Hoy llevamos 22 meses de lactancia materna, (desde los seis meses aprox con alimentos sólidos), habiendo usado sólo una vez un sacaleche manual, (ni a mi peor enemiga se lo recomendaría), sólo esa vez un biberón, sin chupones ni fórmula. He dejado de escribir estos párrafos para amamantarla.
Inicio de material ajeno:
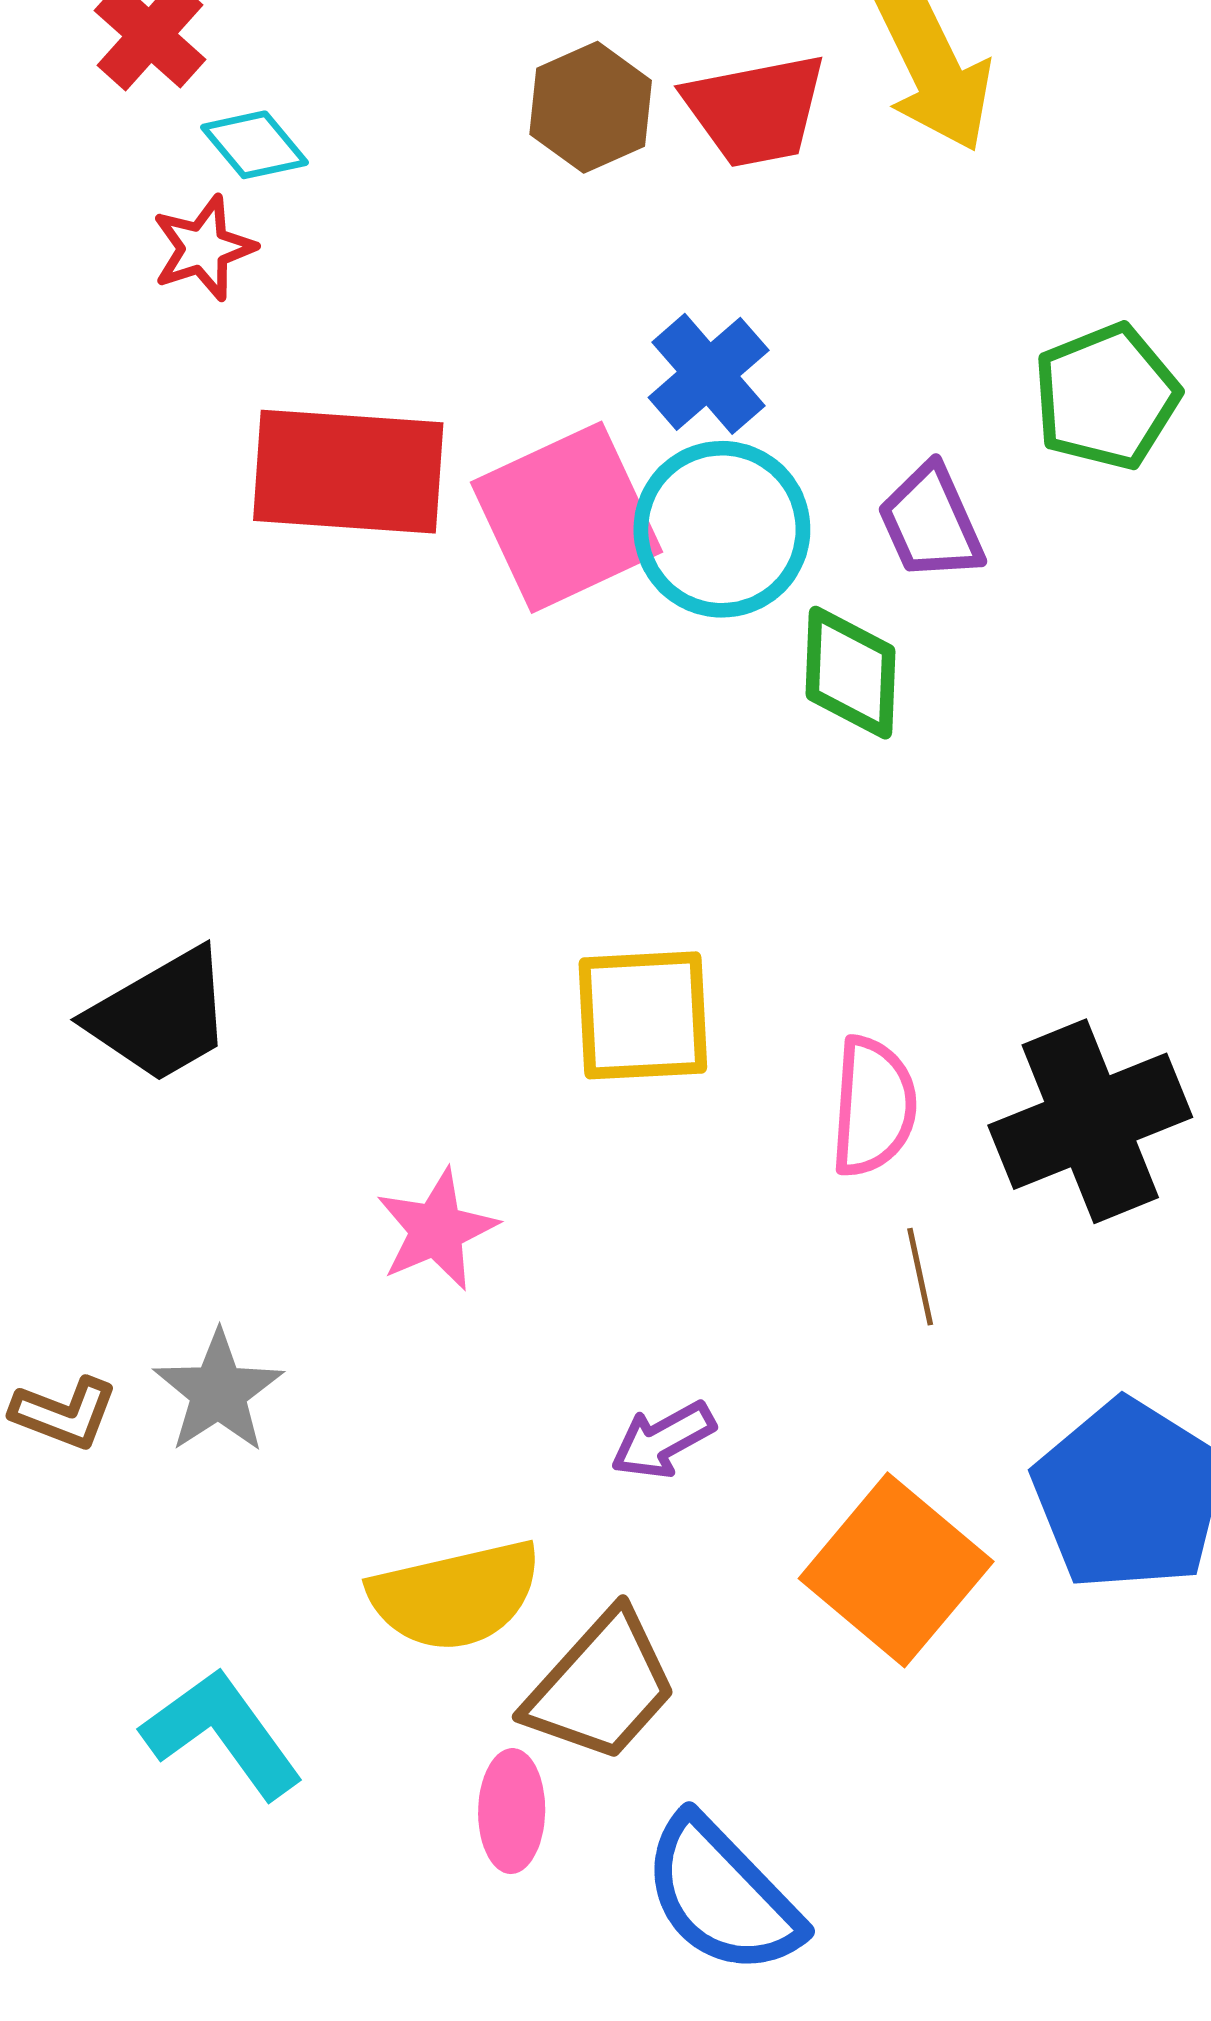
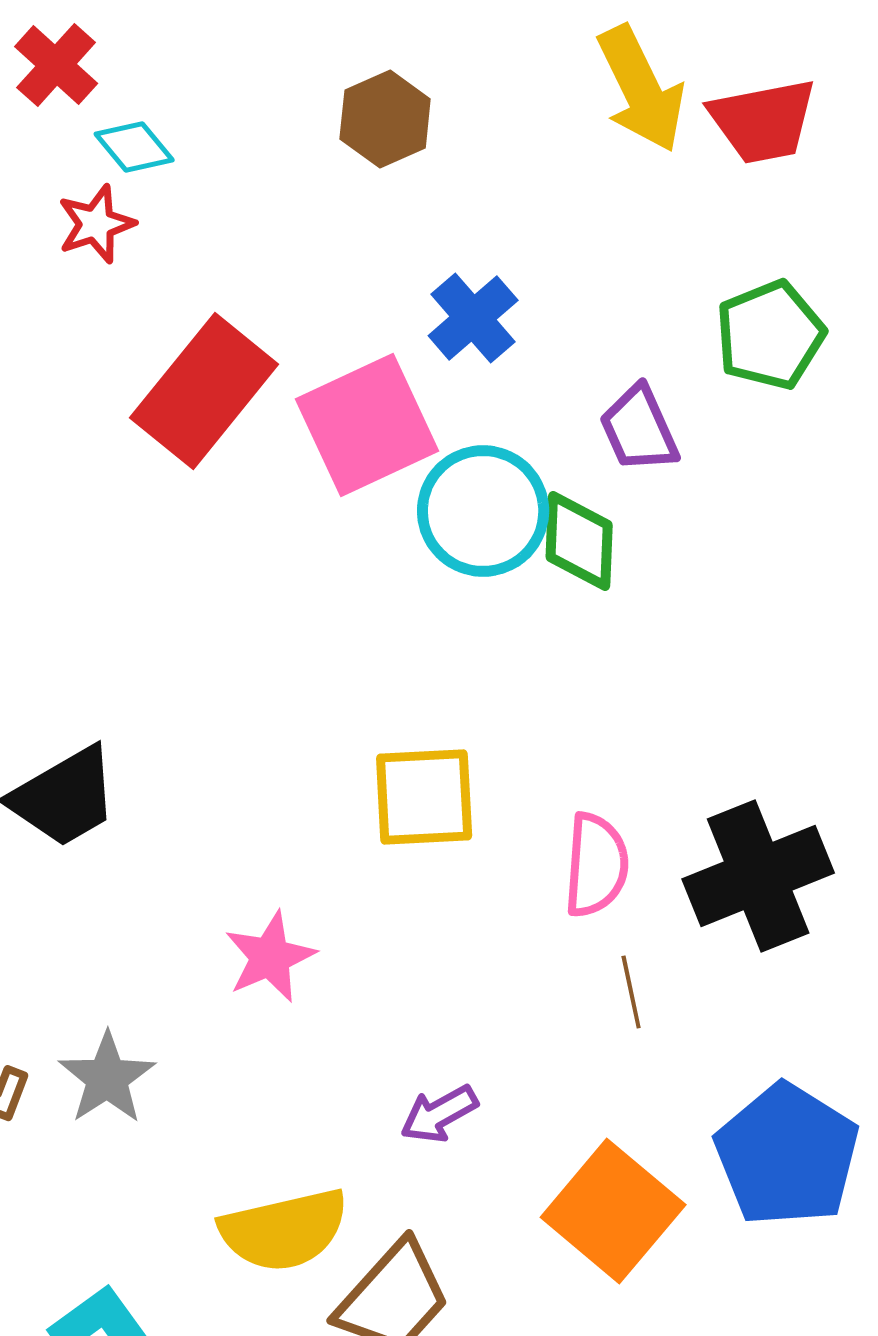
red trapezoid: (755, 110) -> (763, 121), moved
red rectangle: (348, 472) -> (204, 391), turned -55
cyan circle: (722, 529) -> (483, 511), moved

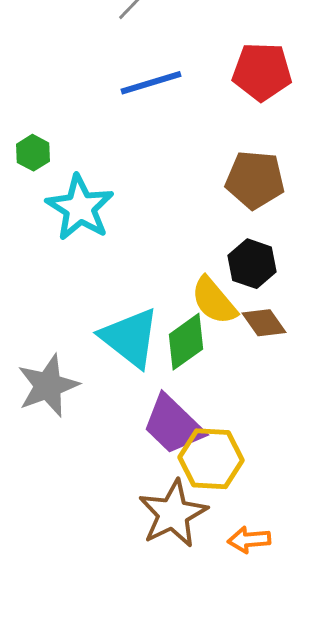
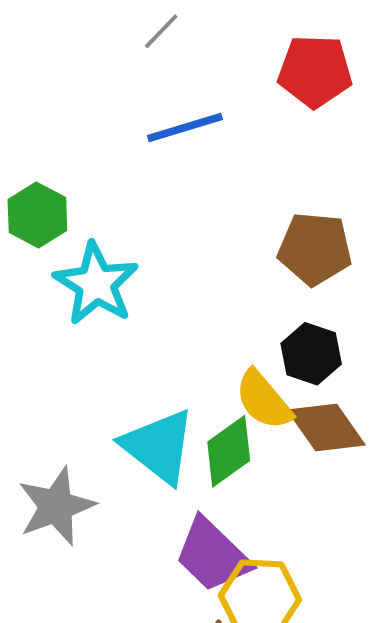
red pentagon: (262, 72) -> (315, 71), moved
green hexagon: (33, 153) -> (37, 215), size x1.4
brown diamond: (264, 323) -> (326, 428), size x1.4

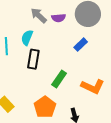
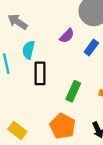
gray arrow: (39, 15) -> (18, 22), moved
purple semicircle: (59, 18) -> (67, 36), moved, turned -32

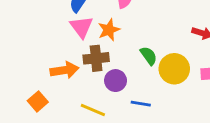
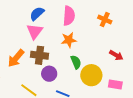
orange star: (109, 30) -> (69, 40), moved
orange arrow: (64, 70) -> (16, 58), turned 126

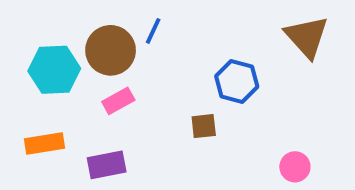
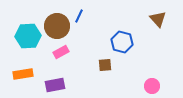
brown triangle: (307, 37) -> (158, 19), size x0.7

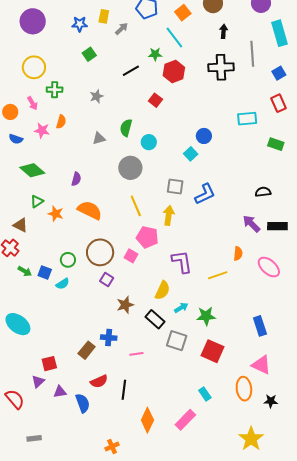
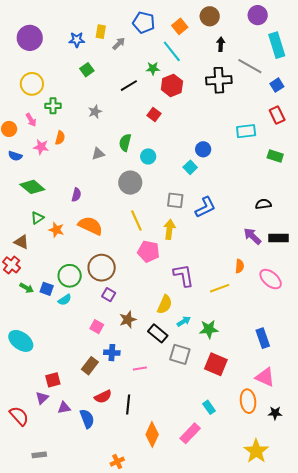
gray line: (252, 54) -> (250, 66), turned -55
pink square: (131, 256) -> (97, 327), moved
green circle: (68, 260) -> (70, 276), size x1.5

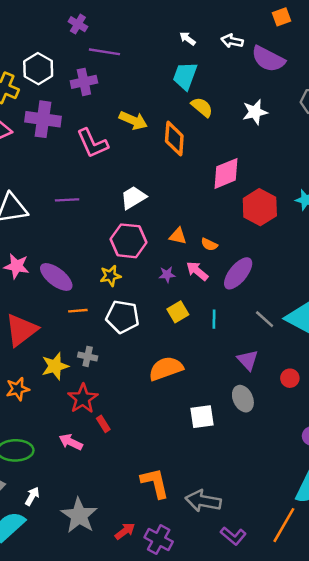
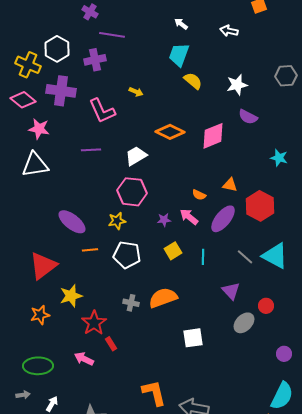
white arrow: (232, 41) -> (229, 31), moved
purple semicircle: (268, 59) -> (248, 117), moved, size x0.7
yellow arrow: (133, 120) -> (136, 92), size x0.6
orange diamond: (174, 138) -> (170, 132), moved, turned -68
purple line: (67, 200) -> (91, 150), moved
red hexagon: (260, 207) -> (260, 206), moved
orange triangle: (178, 236) -> (230, 185), moved
pink star: (16, 266) -> (39, 129), moved
gray cross: (88, 356) -> (131, 303), moved
gray ellipse: (243, 399) -> (244, 323), moved, turned 70

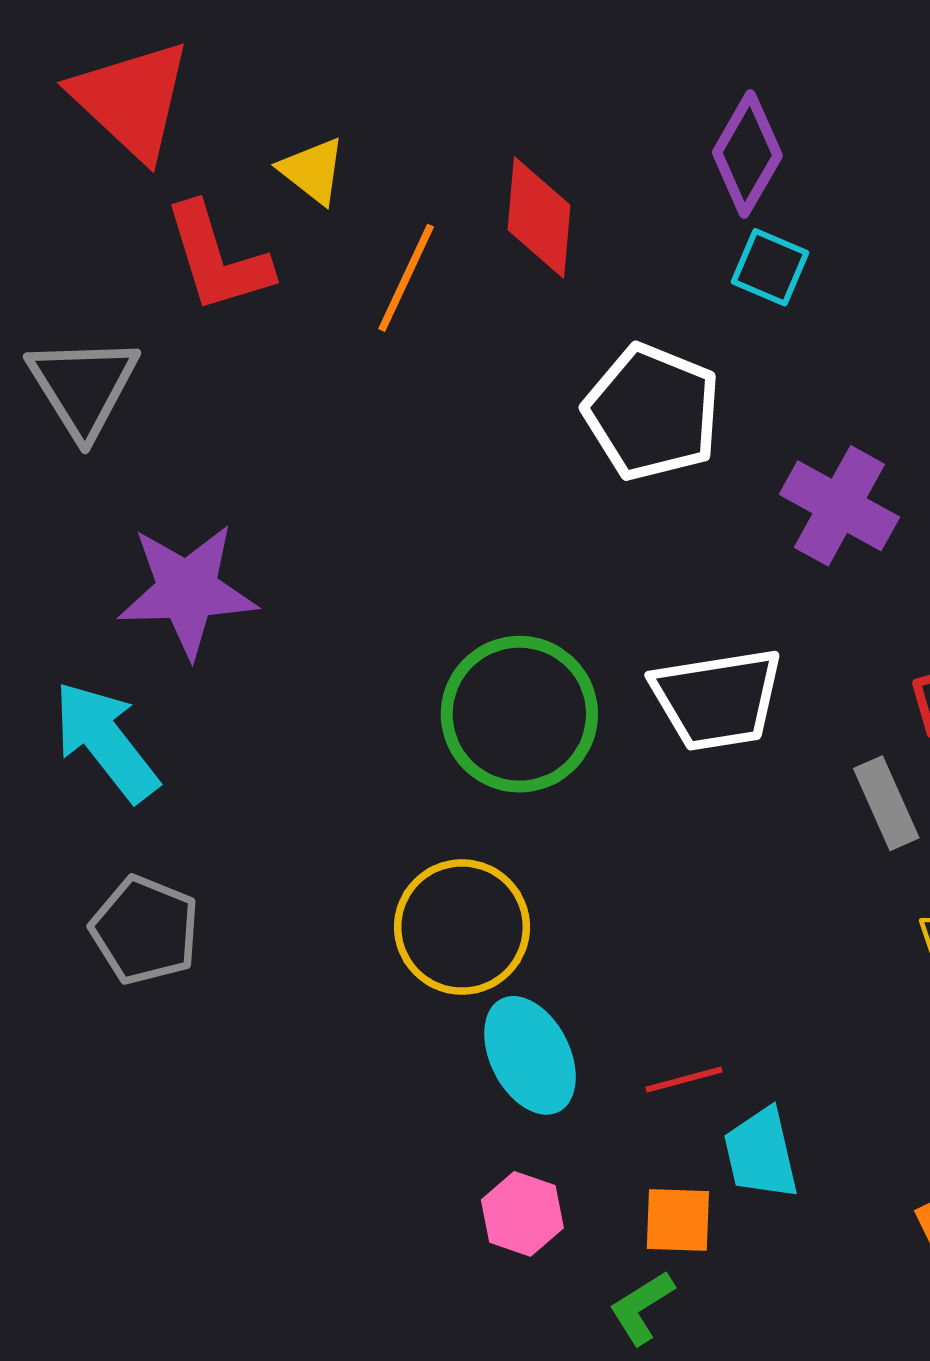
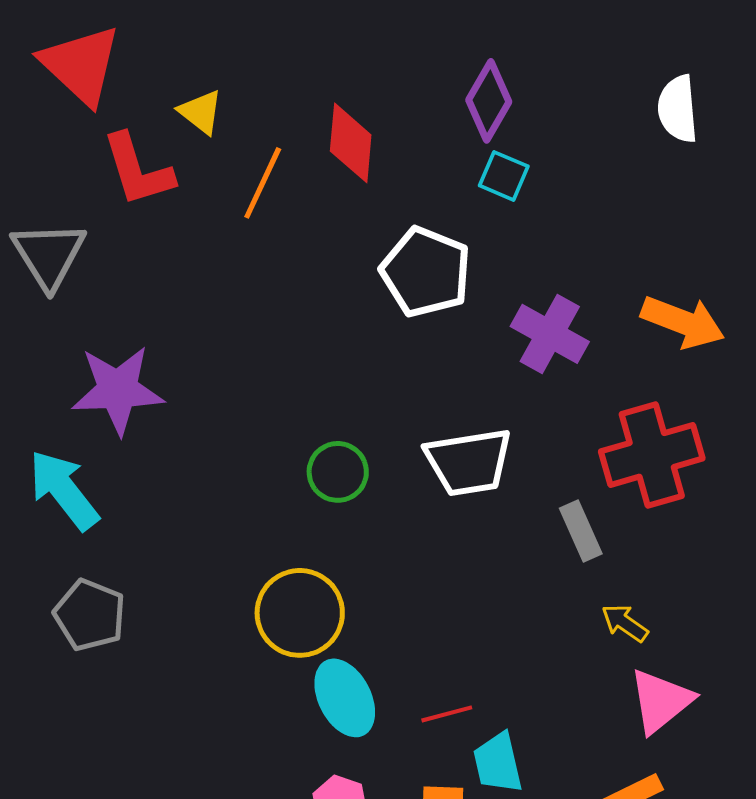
green circle: (519, 714) -> (338, 472), size x0.6

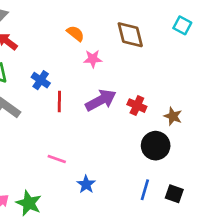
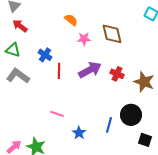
brown diamond: (130, 35) -> (112, 34), moved
brown star: (173, 116) -> (144, 82), size x1.5
black circle: (156, 146) -> (131, 115), moved
blue line: (145, 190) -> (109, 125), moved

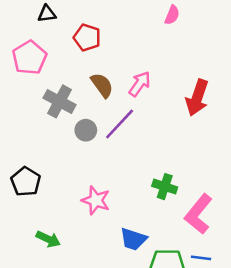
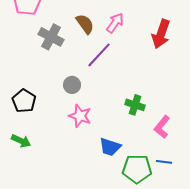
gray circle: (86, 130) -> (72, 85), moved
pink L-shape: (198, 214) -> (162, 127), size x0.7
green arrow: (48, 239) -> (21, 141), moved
Disfruto mucho esos momentos de cercanía con mi niñita de casi dos años. Se sigue refugiando con “te-te” cuando se asusta o tiene sueño. No hay nada como verla dormir en mis brazos, sentir su peso en mis piernas, su respiración en mi pecho. Optamos por un “auto destete”, un proceso suave y a su tiempo. Y pensar que mi primera meta fueron tres meses! Que quería “complementar” con fórmula! Que no sabía si iba a poder! Que pensé en comprar biberones y fórmula! Estoy agradecida con Dios de no haber hecho nada de eso… Habría perdido la segunda oportunidad de apego con mi cachorra humana. Hoy no tendría paciencia, no querría estudiar para doula, no habría sanado las heridas emocionales de la cesárea, estaría repitiendo muchas historias y el amor no habría crecido un poco más dentro de mí.